--- Record set ---
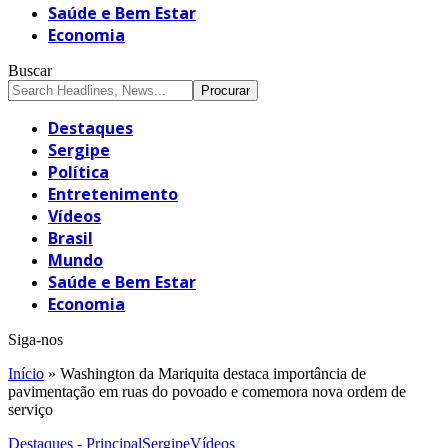
Saúde e Bem Estar
Economia
Buscar
Destaques
Sergipe
Política
Entretenimento
Vídeos
Brasil
Mundo
Saúde e Bem Estar
Economia
Siga-nos
Início
»
Washington da Mariquita destaca importância de
pavimentação em ruas do povoado e comemora nova ordem de
serviço
Destaques - Principal
Sergipe
Vídeos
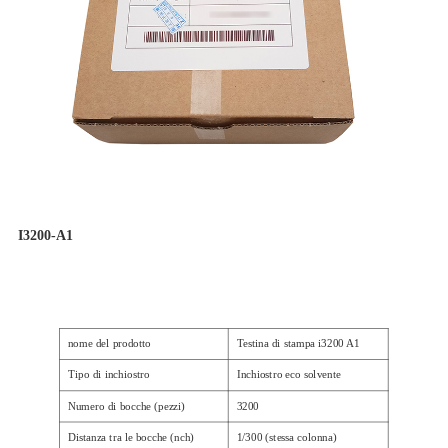
I3200-A1
nome del prodotto
Testina di stampa i3200 A1
Tipo di inchiostro
Inchiostro eco solvente
Numero di bocche (pezzi)
3200
Distanza tra le bocche (nch)
1/300 (stessa colonna)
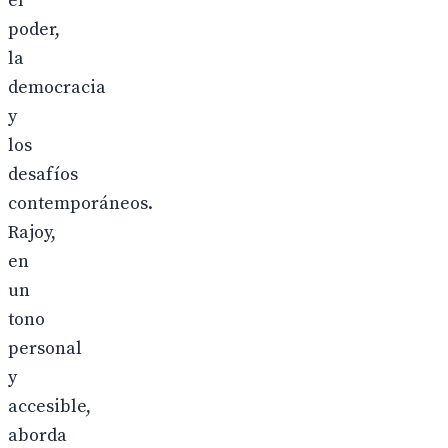
el
poder,
la
democracia
y
los
desafíos
contemporáneos.
Rajoy,
en
un
tono
personal
y
accesible,
aborda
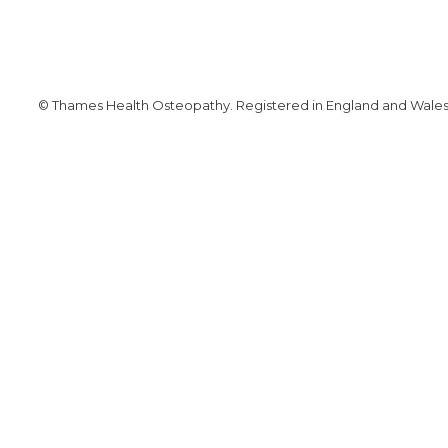
© Thames Health Osteopathy. Registered in England and Wales. 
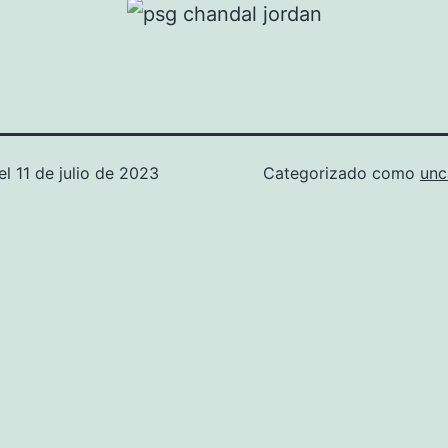
el
11 de julio de 2023
Categorizado como
unc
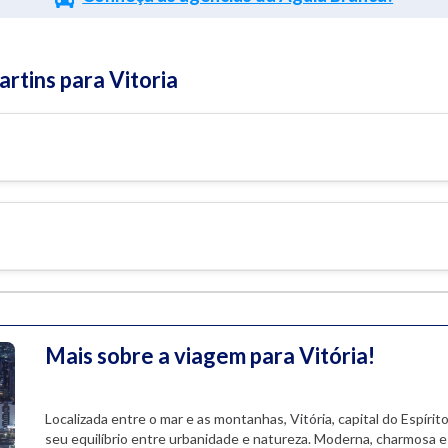
tins para Vitoria
Mais sobre a viagem para Vitória!
Localizada entre o mar e as montanhas, Vitória, capital do Espíri
seu equilíbrio entre urbanidade e natureza. Moderna, charmosa e 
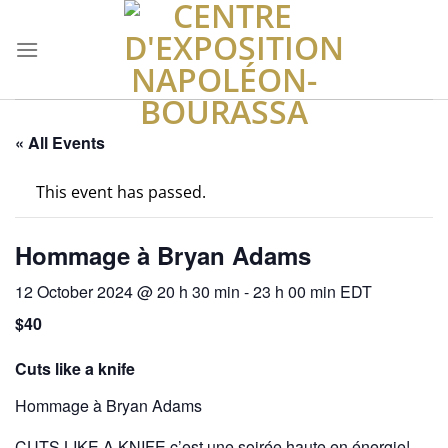
Skip
to
content
« All Events
This event has passed.
Hommage à Bryan Adams
12 October 2024 @ 20 h 30 min
-
23 h 00 min
EDT
$40
Cuts like a knife
Hommage à Bryan Adams
CUTS LIKE A KNIFE c’est une soirée haute en énergie!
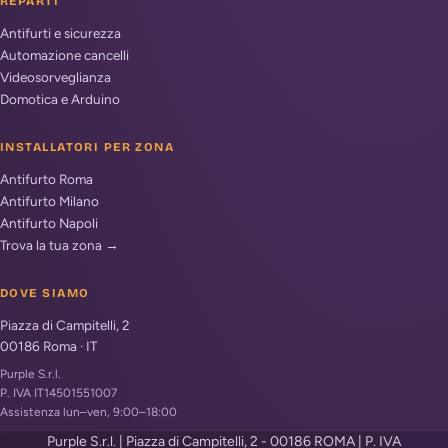
REPARTI
Antifurti e sicurezza
Automazione cancelli
Videosorveglianza
Domotica e Arduino
INSTALLATORI PER ZONA
Antifurto Roma
Antifurto Milano
Antifurto Napoli
Trova la tua zona →
DOVE SIAMO
Piazza di Campitelli, 2
00186
Roma
·
IT
Purple S.r.l.
P. IVA IT14501551007
Assistenza lun–ven, 9:00–18:00
Purple S.r.l. | Piazza di Campitelli, 2 - 00186 ROMA | P. IVA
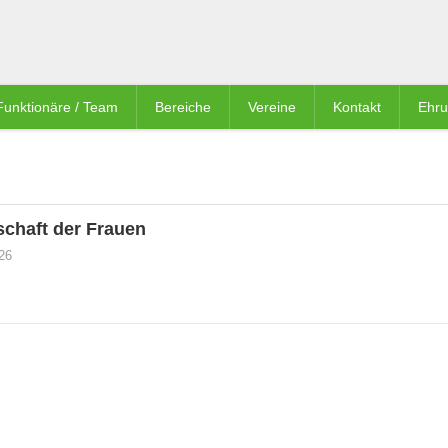
Funktionäre / Team
Bereiche
Vereine
Kontakt
Ehr
schaft der Frauen
026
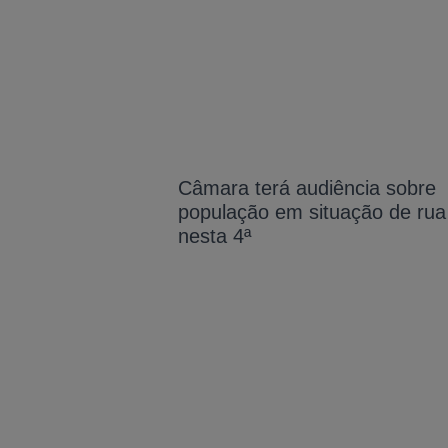
Câmara terá audiência sobre
população em situação de rua
nesta 4ª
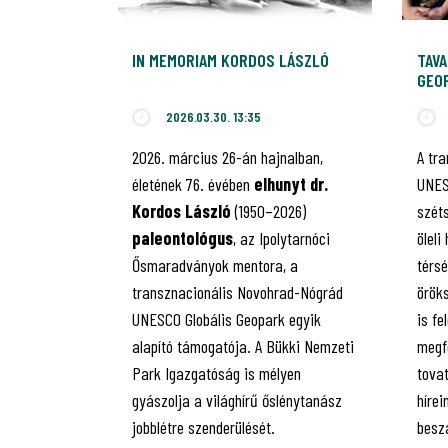
IN MEMORIAM KORDOS LÁSZLÓ
TAVA
GEO
2026.03.30. 13:35
2026. március 26-án hajnalban,
A tr
életének 76. évében
elhunyt dr.
UNES
Kordos László
(1950–2026)
szét
paleontológus
, az Ipolytarnóci
öleli
Ősmaradványok mentora, a
térsé
transznacionális Novohrad-Nógrád
örök
UNESCO Globális Geopark egyik
is fe
alapító támogatója. A Bükki Nemzeti
megfe
Park Igazgatóság is mélyen
tovat
gyászolja a világhírű őslénytanász
híre
jobblétre szenderülését.
besz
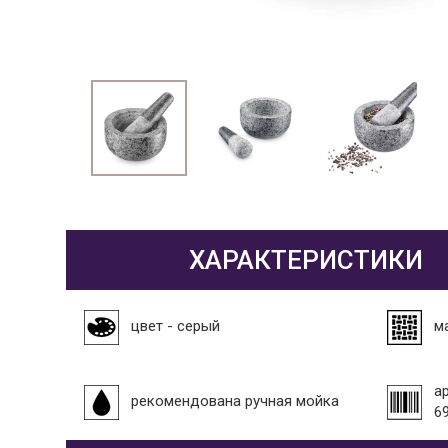
ХАРАКТЕРИСТИКИ
цвет - серый
м
а
рекомендована ручная мойка
6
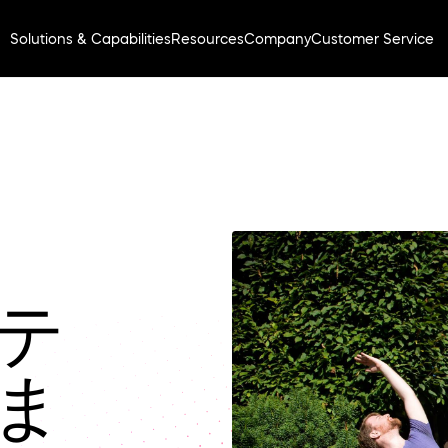
Solutions & Capabilities
Resources
Company
Customer Service
テ
ま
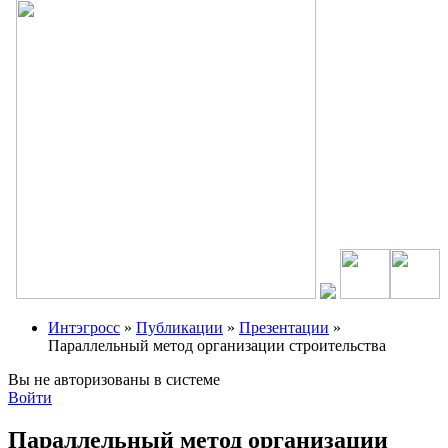
Интэгросс
»
Публикации
»
Презентации
»
Параллельный метод организации строительства
Вы не авторизованы в системе
Войти
Параллельный метод организации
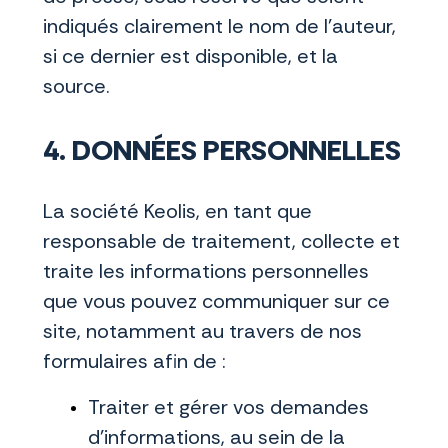
indiqués clairement le nom de l'auteur,
si ce dernier est disponible, et la
source.
4. DONNÉES PERSONNELLES
La société Keolis, en tant que
responsable de traitement, collecte et
traite les informations personnelles
que vous pouvez communiquer sur ce
site, notamment au travers de nos
formulaires afin de :
Traiter et gérer vos demandes
d’informations, au sein de la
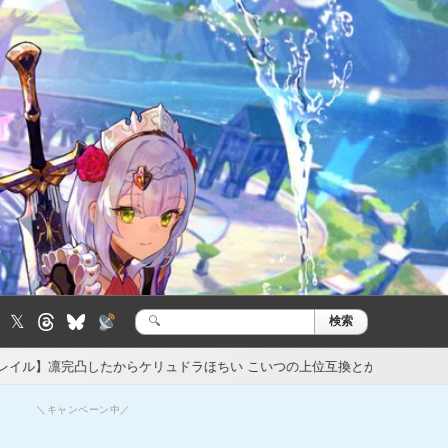
𝕏
検索
検
索:
らケリュドラほちい こいつの上位互換とか
【崩壊スターレイル】4.
15時間前
＼キャンペーン中／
---
Goal of the exercise:
With the images removed, give back every entry exactly as shown.

Worked solution:
Saúde e Bem Estar
Economia
Buscar
Destaques
Sergipe
Política
Entretenimento
Vídeos
Brasil
Mundo
Saúde e Bem Estar
Economia
Siga-nos
Início
»
Washington da Mariquita destaca importância de
pavimentação em ruas do povoado e comemora nova ordem de
serviço
Destaques - Principal
Sergipe
Vídeos
I3200-A1
nome del prodotto
Testina di stampa i3200 A1
Tipo di inchiostro
Inchiostro eco solvente
Numero di bocche (pezzi)
3200
Distanza tra le bocche (nch)
1/300 (stessa colonna)
el
poder,
la
democracia
y
los
desafíos
contemporáneos.
Rajoy,
en
un
tono
personal
y
accesible,
aborda
© Thames Health Osteopathy. Registered in England and Wales. 
el
11 de julio de 2023
Categorizado como
unc
tins para Vitoria
Mais sobre a viagem para Vitória!
Localizada entre o mar e as montanhas, Vitória, capital do Espíri
seu equilíbrio entre urbanidade e natureza. Moderna, charmosa e 
Skip
to
content
« All Events
This event has passed.
Hommage à Bryan Adams
12 October 2024 @ 20 h 30 min
-
23 h 00 min
EDT
$40
Cuts like a knife
Hommage à Bryan Adams
CUTS LIKE A KNIFE c’est une soirée haute en énergie!
REPARTI
Antifurti e sicurezza
Automazione cancelli
Videosorveglianza
Domotica e Arduino
INSTALLATORI PER ZONA
Antifurto Roma
Antifurto Milano
Antifurto Napoli
Trova la tua zona →
DOVE SIAMO
Piazza di Campitelli, 2
00186
Roma
·
IT
Purple S.r.l.
P. IVA IT14501551007
Assistenza lun–ven, 9:00–18:00
Purple S.r.l. | Piazza di Campitelli, 2 - 00186 ROMA | P. IVA
Funktionäre / Team
Bereiche
Vereine
Kontakt
Ehr
schaft der Frauen
026
Câmara terá audiência sobre
população em situação de rua
nesta 4ª
IN MEMORIAM KORDOS LÁSZLÓ
TAVA
GEO
2026.03.30. 13:35
2026. március 26-án hajnalban,
A tr
életének 76. évében
elhunyt dr.
UNES
Kordos László
(1950–2026)
szét
paleontológus
, az Ipolytarnóci
öleli
Ősmaradványok mentora, a
térsé
transznacionális Novohrad-Nógrád
örök
UNESCO Globális Geopark egyik
is fe
alapító támogatója. A Bükki Nemzeti
megfe
Park Igazgatóság is mélyen
tovat
gyászolja a világhírű őslénytanász
híre
jobblétre szenderülését.
besz
ХАРАКТЕРИСТИКИ
цвет - серый
м
а
рекомендована ручная мойка
6
Solutions & Capabilities
Resources
Company
Customer Service
テ
ま
Интэгросс
»
Публикации
»
Презентации
»
Параллельный метод организации строительства
Вы не авторизованы в системе
Войти
Параллельный метод организации
indiqués clairement le nom de l'auteur,
si ce dernier est disponible, et la
source.
4. DONNÉES PERSONNELLES
La société Keolis, en tant que
responsable de traitement, collecte et
traite les informations personnelles
que vous pouvez communiquer sur ce
site, notamment au travers de nos
formulaires afin de :
Traiter et gérer vos demandes
d’informations, au sein de la
𝕏
検索
検
索:
らケリュドラほちい こいつの上位互換とか
【崩壊スターレイル】4.
15時間前
＼キャンペーン中／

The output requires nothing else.